**Records for this task**:
◇ ◇ ◇ ◇ ◇ ◇ ◇

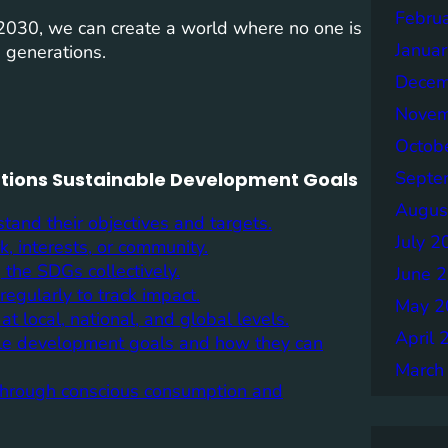
Febru
y 2030, we can create a world where no one is
Janua
e generations.
Decem
Novem
Octob
Septe
Nations Sustainable Development Goals
Augus
tand their objectives and targets.
July 2
, interests, or community.
 the SDGs collectively.
June 
egularly to track impact.
May 2
t local, national, and global levels.
April 
ble development goals and how they can
March
s through conscious consumption and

◇ ◇ ◇ ◇ ◇ ◇ ◇

**Task brief**:
Leaving the images out, retype all the material above exactly.

**Written solution**:
Febru
y 2030, we can create a world where no one is
Janua
e generations.
Decem
Novem
Octob
Septe
Nations Sustainable Development Goals
Augus
tand their objectives and targets.
July 2
, interests, or community.
 the SDGs collectively.
June 
egularly to track impact.
May 2
t local, national, and global levels.
April 
ble development goals and how they can
March
s through conscious consumption and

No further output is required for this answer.